Descera do ônibus e os olhos brilharam atrás das lentes dos óculos ao observarem o grande Campi a sua frente. O seu novo destino a partir de agora, onde passaria três horas e meia do dia, cinco dias por semana. Ela não poderia estar mais feliz. As duas horas e alguns minutos de viagem para chegar lá eram insignificantes se analisassem o quanto ela queria aquilo. O horário nas mãos, os olhos curiosos observando cada detalhe do espaço, os passos lentos para fazer daquele momento cada vez mais único. Ainda parecia muito surreal que parte do seu sonho estava de fato acontecendo.
Ela era, finalmente, uma caloura de jornalismo.
Lembrava como a vontade de seguir aquela carreira já lhe era presente, mesmo quando nem pensava sobre seu futuro. Tinha nove anos, brincava de boneca com a melhor amiga de olhos azuis, quando as duas discutiam quem seria o quê. Ela pegou sua barbie e arrumou os cabelos, colocando-a sentada à uma mesa.
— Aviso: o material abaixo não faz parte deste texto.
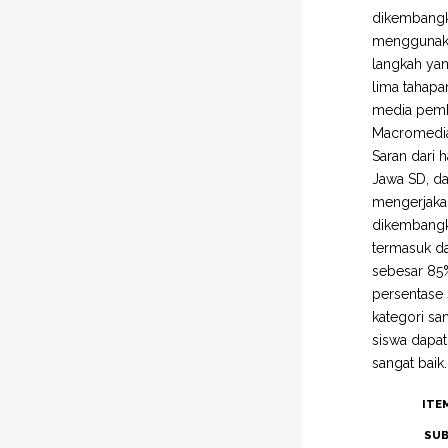
dikembangka
menggunaka
langkah yan
lima tahapan
media pemb
Macromedia 
Saran dari 
Jawa SD, da
mengerjakan
dikembangka
termasuk da
sebesar 85%
persentase 
kategori sa
siswa dapa
sangat baik.
ITE
SUB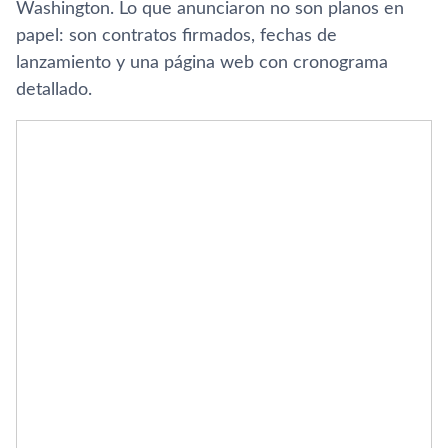
Washington. Lo que anunciaron no son planos en
papel: son contratos firmados, fechas de
lanzamiento y una página web con cronograma
detallado.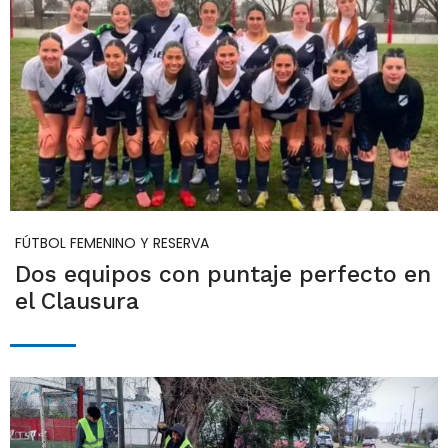
FÚTBOL FEMENINO Y RESERVA
Dos equipos con puntaje perfecto en
el Clausura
“A minha vai ser modista” disse, procurando os móveis em miniatura apropriados para fazer o trabalho da sua boneca.
“O que é uma modista?” Perguntou a outra, fixando os olhos azuis no rosto da morena e pendendo a cabeça para o lado, curiosa.
“É uma jornalista de moda, entendeu? Por isso é modista.” Explicou como se a pergunta fosse óbvia e voltou a arrumar o escritório de sua modista.
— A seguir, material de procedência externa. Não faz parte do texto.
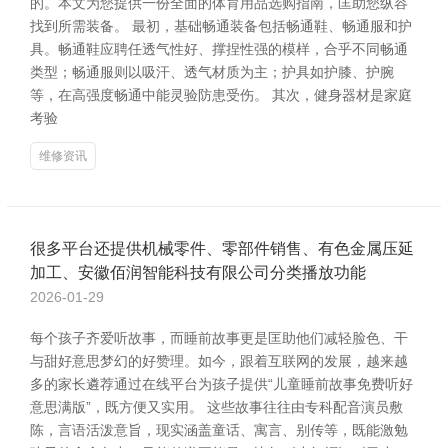
的。本文为您提供一份全面的体育用品选购指南，匡助您纵容
找到所需装备。 最初，基础畅通装备包括畅通鞋、畅通服和护
具。畅通鞋应聘任透气性好、撑捏性强的模样，合乎不同畅通
类型；畅通服则以吸汗、透气材质为主；护具如护膝、护腕
等，在高强度畅通中能灵验防患受伤。 其次，健身器材是家庭
考验
维修资讯
很多平台还提供机械零件、零部件销售、有色金属压延
加工、安徽佰润智能科技有限公司分类播放功能
2026-01-29
每个孩子齐爱听故事，而睡前故事更是匡助他们减轻脸色、干
与甜好意思梦幻的好赞理。如今，跟着互联网的发展，越来越
多的家长遴荐通过在线平台为孩子提供“儿童睡前故事免费听好
意思满版”，既方便又实用。 这些故事往往由专科配音演员敷
陈，言语活泼意旨，现实涵盖童话、寓言、别传等，既能激勉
Durante toda a semana ela recortava e colava folhas de caderno transformando-as em pequenas revistas e colocava adesivos na capa, arrumando suas edições. Fazia murais de pauta – que ela nem mesmo imaginava o que significava –, pegava caixas de fósforos e fazia câmeras fotográficas. Aos 12 anos, ela e o primo resolveram montar um periódico mensal em que só eles teriam acesso. A “Leia lendo” foi um sucesso tendo maravilhosas e bombásticas duas edições.  No primeiro ano do Ensino Médio, por conta do vestibular, textos dissertativos-argumentativos começaram a ser trabalhados em sala e, enquanto todos os colegas detestavam escrever, ela vivia um misto de interesse e preguiça. Quando o tema proposto pela professora lhe agradava, precisava fazer de tudo para não ultrapassar o limite máximo de linhas. Quando não, era um tremendo esforço chegar ao mínimo de vinte.
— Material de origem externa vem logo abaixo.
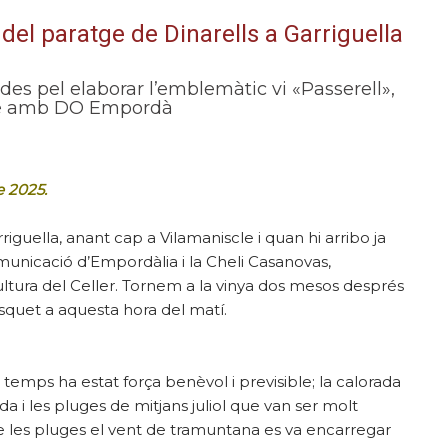
del paratge de Dinarells a Garriguella
es pel elaborar l’emblemàtic vi «Passerell»,
re amb DO Empordà
e 2025.
riguella, anant cap a Vilamaniscle i quan hi arribo ja
municació d’Empordàlia i la Cheli Casanovas,
ltura del Celler. Tornem a la vinya dos mesos després
resquet a aquesta hora del matí.
emps ha estat força benèvol i previsible; la calorada
da i les pluges de mitjans juliol que van ser molt
e les pluges el vent de tramuntana es va encarregar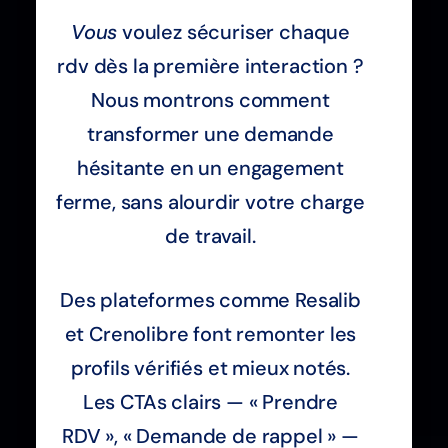
Vous
voulez sécuriser chaque
rdv dès la première interaction ?
Nous montrons comment
transformer une demande
hésitante en un engagement
ferme, sans alourdir votre charge
de travail.
Des plateformes comme Resalib
et Crenolibre font remonter les
profils vérifiés et mieux notés.
Les CTAs clairs — « Prendre
RDV », « Demande de rappel » —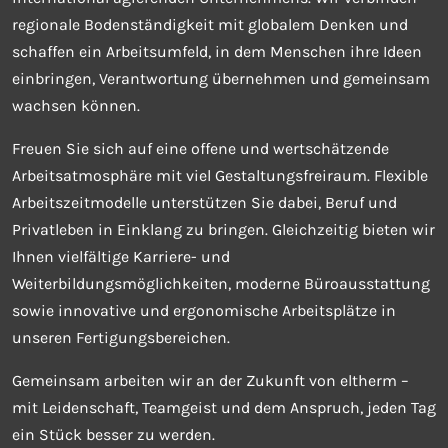
regionale Bodenständigkeit mit globalem Denken und
schaffen ein Arbeitsumfeld, in dem Menschen ihre Ideen
einbringen, Verantwortung übernehmen und gemeinsam
wachsen können.
Freuen Sie sich auf eine offene und wertschätzende
Arbeitsatmosphäre mit viel Gestaltungsfreiraum. Flexible
Arbeitszeitmodelle unterstützen Sie dabei, Beruf und
Privatleben in Einklang zu bringen. Gleichzeitig bieten wir
Ihnen vielfältige Karriere- und
Weiterbildungsmöglichkeiten, moderne Büroausstattung
sowie innovative und ergonomische Arbeitsplätze in
unseren Fertigungsbereichen.
Gemeinsam arbeiten wir an der Zukunft von eltherm –
mit Leidenschaft, Teamgeist und dem Anspruch, jeden Tag
ein Stück besser zu werden.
No ano seguinte, um trabalho de inglês, onde os alunos deveriam produzir videoclips, surgiu. A turma deveria selecionar um responsável para os bastidores e postá-los no blog do trabalho. Na divisão, o blog fora a única função que lhes restou e ela acatou, decidindo que se dedicaria ao máximo à ele. Fora seu primeiro prêmio como “melhor blogueira” (e como qualquer outra coisa) e o único que a turma levou. Em 2011, seu último ano na escola, o trabalho se repetiu e o blog ficara novamente em suas mãos. Antes mesmo de começar as suas postagens, já era conhecida pelo trabalho anterior e alguns diziam que nem se empenhariam, pois o prêmio seria dela. E foi. O professor de Inglês e seu grande amigo, lhe entregara ambos os prêmios com sorriso no rosto e brilho nos olhos. Dissera à garota que se ela não escolhesse jornalismo, ele a obrigaria a escolher. E ela escolheu. Desde a primeira vez que escrevera, sabia que era aquilo que queria para sua vida.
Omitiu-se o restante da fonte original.